UNION — The Attorney General’s Shooting Response Team is conducting an investigation into the circumstances of a shooting last evening in Union in which a state trooper fatally shot a man who was driving a carjacked vehicle.
According to the preliminary investigation, troopers in the New Jersey State Police Interstate Theft North Unit were investigating carjacked/stolen vehicles when they were alerted that a black Jeep Cherokee, which had been carjacked from its owner on April 13 in Bloomfield, was parked at the Mill Run Apartment Complex in Union.
The troopers were conducting surveillance of the Jeep when a man who had been identified as a suspect in the carjacking arrived in a pickup truck, parked, and got into the Jeep at about 5:45 p.m. Police then converged on the Jeep to arrest the suspect, later identified as Daniel Wolfe, 35, the decedent, whose last known address was in Parlin, N.J.
As troopers approached, Wolfe drove the Jeep in reverse, ramming a parked vehicle. He then accelerated forward in the direction of a state trooper. The trooper fired multiple rounds from his service weapon, striking Wolfe in the shoulder and chest. The Jeep continued southbound onto Walker Avenue, where it struck a parked vehicle and came to rest.
Troopers removed Wolfe from the Jeep and provided him with medical aid. Wolfe was taken by EMS to University Hospital in Newark, where he was pronounced dead. Three troopers who were involved in the incident were taken to Overlook Medical Center in Summit, where they were examined and later released.

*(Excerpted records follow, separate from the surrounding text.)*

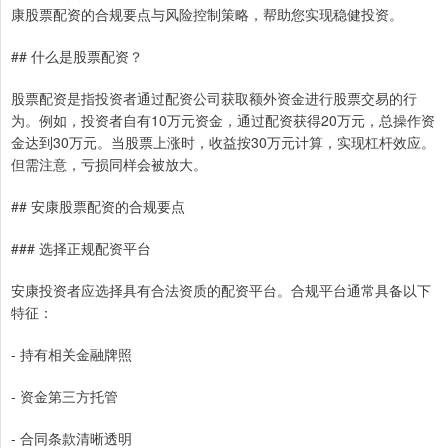
康股票配资的合规要点与风险控制策略，帮助您实现稳健投资。
## 什么是股票配资？
股票配资是指投资者通过配资公司获取额外资金进行股票交易的行
为。例如，投资者自有10万元资金，通过配资获得20万元，总操作资
金达到30万元。当股票上涨时，收益按30万元计算，实现杠杆效应。
但需注意，亏损同样会被放大。
## 安康股票配资的合规要点
### 选择正规配资平台
安康投资者应选择具有合法资质的配资平台。合规平台通常具备以下
特征：
- 持有相关金融牌照
- 资金第三方托管
- 合同条款清晰透明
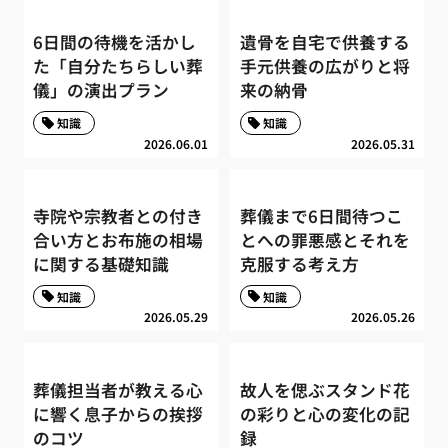
6日間の待機を活かし
遺骨を自宅で供養する
た「自分たちらしい葬
手元供養の広がりと将
儀」の演出プラン
来の納骨
知識
知識
2026.06.01
2026.05.31
寺院や宗教者との付き
葬儀まで6日間待つこ
合い方とお布施の相場
とへの罪悪感とそれを
に関する基礎知識
克服する考え方
知識
知識
2026.05.29
2026.05.26
葬儀担当者が教える心
故人を偲ぶスタンド花
に響く息子からの挨拶
の彩りと心の変化の記
のコツ
録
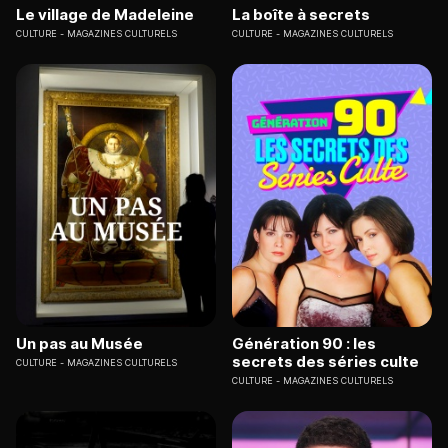
Le village de Madeleine
La boîte à secrets
CULTURE
MAGAZINES CULTURELS
CULTURE
MAGAZINES CULTURELS
Un pas au Musée
Génération 90 : les
secrets des séries culte
CULTURE
MAGAZINES CULTURELS
CULTURE
MAGAZINES CULTURELS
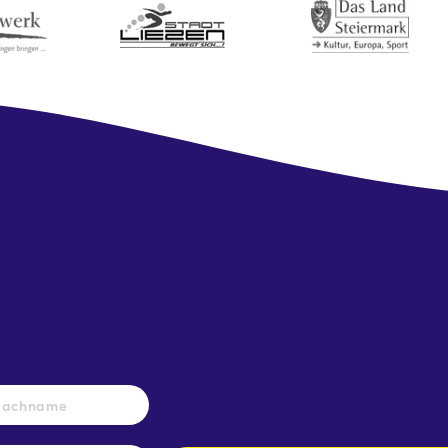
Nachname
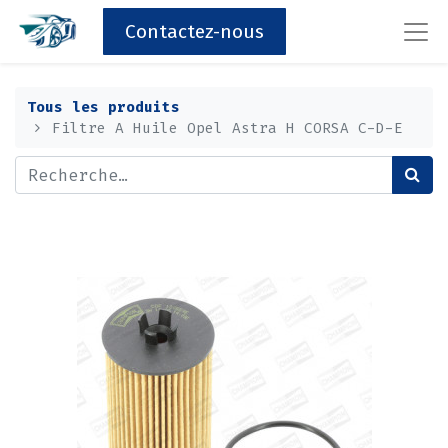
Contactez-nous
Tous les produits
Filtre A Huile Opel Astra H CORSA C-D-E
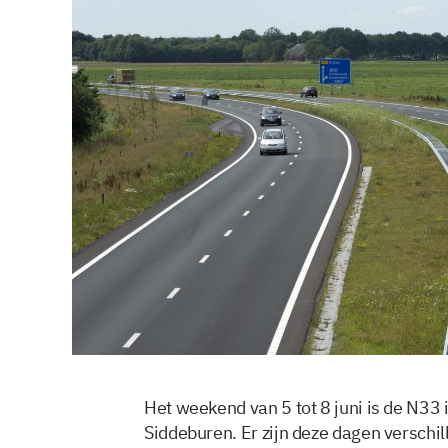
Het weekend van 5 tot 8 juni is de N33 
Siddeburen. Er zijn deze dagen verschil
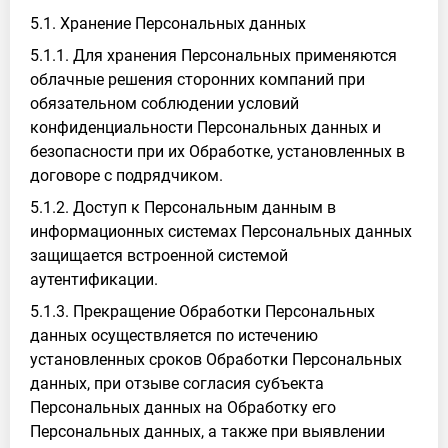
5.1. Хранение Персональных данных
5.1.1. Для хранения Персональных применяются
облачные решения сторонних компаний при
обязательном соблюдении условий
конфиденциальности Персональных данных и
безопасности при их Обработке, установленных в
договоре с подрядчиком.
5.1.2. Доступ к Персональным данным в
информационных системах Персональных данных
защищается встроенной системой
аутентификации.
5.1.3. Прекращение Обработки Персональных
данных осуществляется по истечению
установленных сроков Обработки Персональных
данных, при отзыве согласия субъекта
Персональных данных на Обработку его
Персональных данных, а также при выявлении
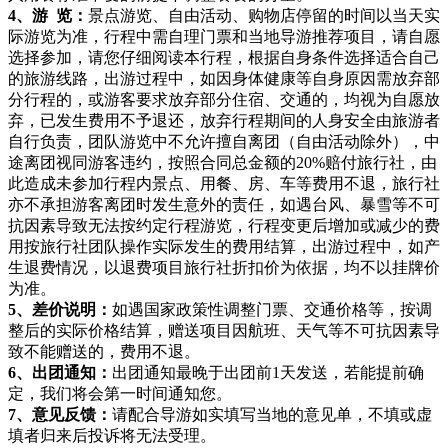
4、游 览：
景点游览、自由活动、购物店停留的时间以当天实
际游览为准，行程中需自理门票和当地导游推荐项目，请自愿
选择参加，请您仔细阅读本行程，根据自身条件选择适合自己
的旅游线路，出游过程中，如因身体健康等自身原因需放弃部
分行程的，或游客要求放弃部分住宿、交通的，均视为自愿放
弃，已发生费用不予退还，放弃行程期间的人身安全由旅游者
自行负责，团队游览中不允许擅自离团（自由活动除外），中
途离团视同游客违约，按照合同总金额的20%赔付旅行社，由
此造成未参加行程内景点、用餐、房、车等费用不退，旅行社
亦不承担游客离团时发生意外的责任，如遇台风、暴雪等不可
抗因素导致无法按约定行程游览，行程变更后增加或减少的费
用按旅行社团队操作实际发生的费用结算，出游过程中，如产
生退费情况，以退费项目旅行社折扣价为依据，均不以挂牌价
为准。
5、差价说明：
如遇国家政策性调整门票、交通价格等，按调
整后的实际价格结算，赠送项目因航班、天气等不可抗因素导
致不能赠送的，费用不退。
6、出团通知：
出团通知最晚于出团前1天发送，若能提前确
定，我们将会第一时间通知您。
7、意见反馈：
请配合导游如实填写当地的意见单，不填或虚
填者归来后投诉将无法受理。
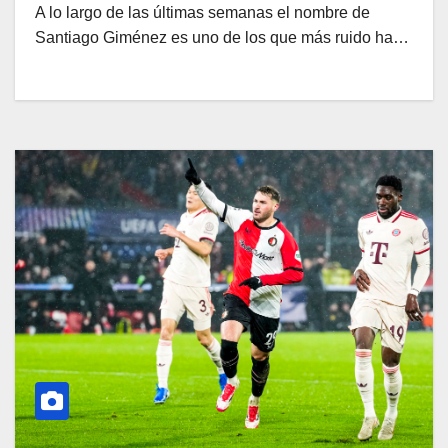
A lo largo de las últimas semanas el nombre de
Santiago Giménez es uno de los que más ruido ha…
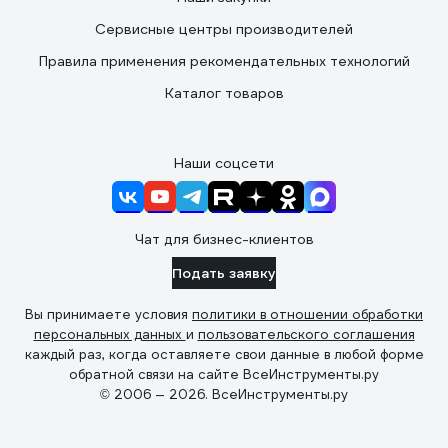
Сервисные центры производителей
Правила применения рекомендательных технологий
Каталог товаров
Наши соцсети
Чат для бизнес-клиентов
Подать заявку
Вы принимаете условия
политики в отношении обработки
персональных данных
и
пользовательского соглашения
каждый раз, когда оставляете свои данные в любой форме
обратной связи на сайте ВсеИнструменты.ру
© 2006 — 2026. ВсеИнструменты.ру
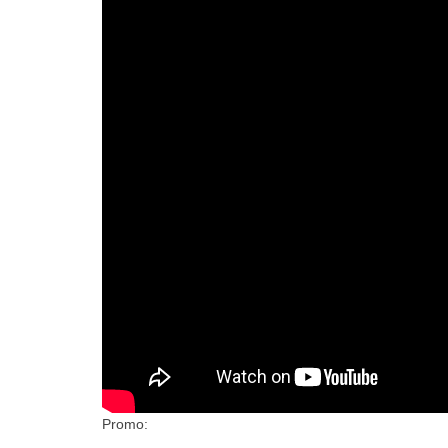
Promo:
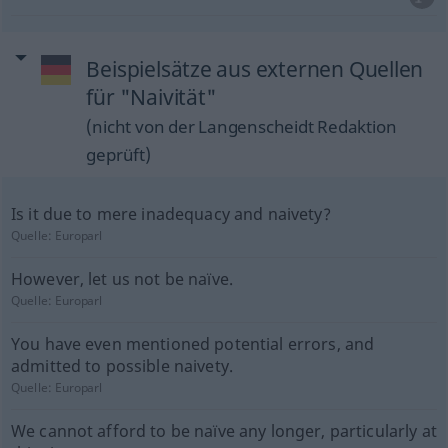
Beispielsätze aus externen Quellen
für "Naivität"
(nicht von der Langenscheidt Redaktion
geprüft)
Is it due to mere inadequacy and naivety?
Quelle:
Europarl
However, let us not be naïve.
Quelle:
Europarl
You have even mentioned potential errors, and
admitted to possible naivety.
Quelle:
Europarl
We cannot afford to be naïve any longer, particularly at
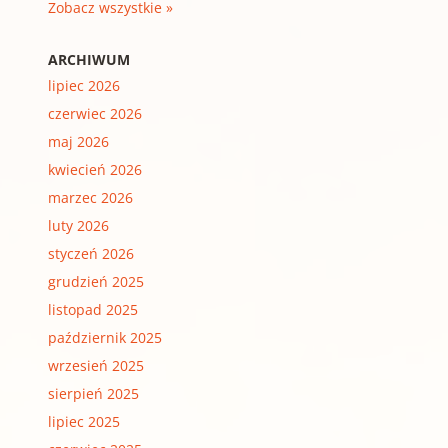
Zobacz wszystkie »
ARCHIWUM
lipiec 2026
czerwiec 2026
maj 2026
kwiecień 2026
marzec 2026
luty 2026
styczeń 2026
grudzień 2025
listopad 2025
październik 2025
wrzesień 2025
sierpień 2025
lipiec 2025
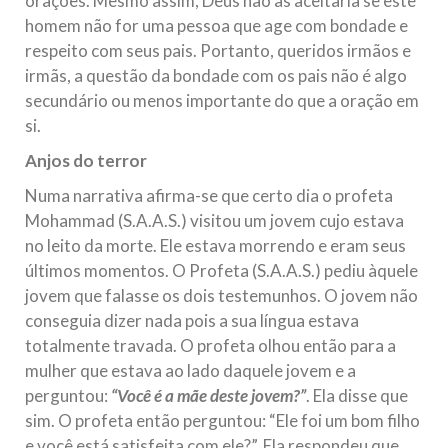
orações. Mesmo assim, Deus não as aceitaria se este
homem não for uma pessoa que age com bondade e
respeito com seus pais. Portanto, queridos irmãos e
irmãs, a questão da bondade com os pais não é algo
secundário ou menos importante do que a oração em
si.
Anjos do terror
Numa narrativa afirma-se que certo dia o profeta
Mohammad (S.A.A.S.) visitou um jovem cujo estava
no leito da morte. Ele estava morrendo e eram seus
últimos momentos. O Profeta (S.A.A.S.) pediu àquele
jovem que falasse os dois testemunhos. O jovem não
conseguia dizer nada pois a sua língua estava
totalmente travada. O profeta olhou então para a
mulher que estava ao lado daquele jovem e a
perguntou:
“Você é a mãe deste jovem?”
. Ela disse que
sim. O profeta então perguntou: “Ele foi um bom filho
e você está satisfeita com ele?”. Ela respondeu que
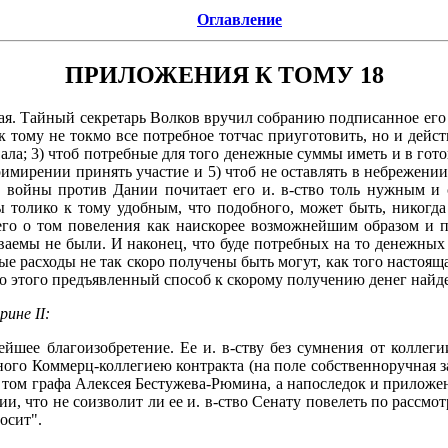
Оглавление
ПРИЛОЖЕНИЯ К ТОМУ 18
мая. Тайный секретарь Волков вручил собранию подписанное его и
 тому не токмо все потребное тотчас приуготовить, но и дейст
ала; 3) чтоб потребные для того денежные суммы иметь и в гот
примирении принять участие и 5) чтоб не оставлять в небрежен
тие войны против Дании почитает его и. в-ство толь нужным 
 толико к тому удобным, что подобного, может быть, никогда
е его о том повеления как наискорее возможнейшим образом и
ваемы не были. И наконец, что буде потребных на то денежных 
расходы не так скоро получены быть могут, как того настоящая
го этого предъявленный способ к скорому получению денег найд
ине II:
ейшее благоизобретение. Ее и. в-ству без сумнения от коллег
ого Коммерц-коллегиею контракта (на поле собственноручная за
 том графа Алексея Бестужева-Рюмина, а напоследок и приложен
и, что не соизволит ли ее и. в-ство Сенату повелеть по рассм
осит".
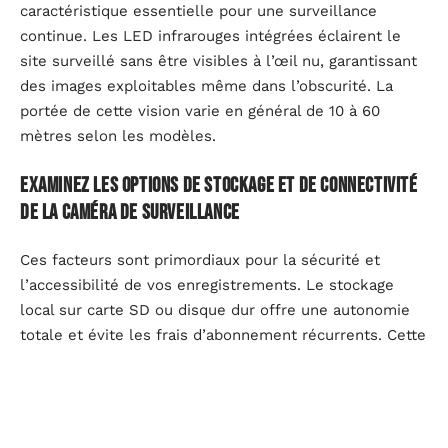
caractéristique essentielle pour une surveillance
continue. Les LED infrarouges intégrées éclairent le
site surveillé sans être visibles à l’œil nu, garantissant
des images exploitables même dans l’obscurité. La
portée de cette vision varie en général de 10 à 60
mètres selon les modèles.
Examinez les options de stockage et de connectivité
de la caméra de surveillance
Ces facteurs sont primordiaux pour la sécurité et
l’accessibilité de vos enregistrements. Le stockage
local sur carte SD ou disque dur offre une autonomie
totale et évite les frais d’abonnement récurrents. Cette
alternative convient particulièrement aux
caméras de
surveillance
isolées ou lorsque la confidentialité des
informations constitue une priorité absolue. Les cartes
SD haute capacité (jusqu’à 256 Go) permettent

No additional information is being released pending further investigation by the Attorney General’s Shooting Response Team. Members of the State Police who were involved in the incident are still being interviewed, and their names are not being released at this time.
Under an Attorney General Directive, the Shooting Response Team, made up of deputy attorneys general, detectives of the Division of Criminal Justice and detectives of the New Jersey State Police Major Crime Unit, are dispatched to the scene to handle investigations of shootings involving state law enforcement officers, county investigators or members of county task forces.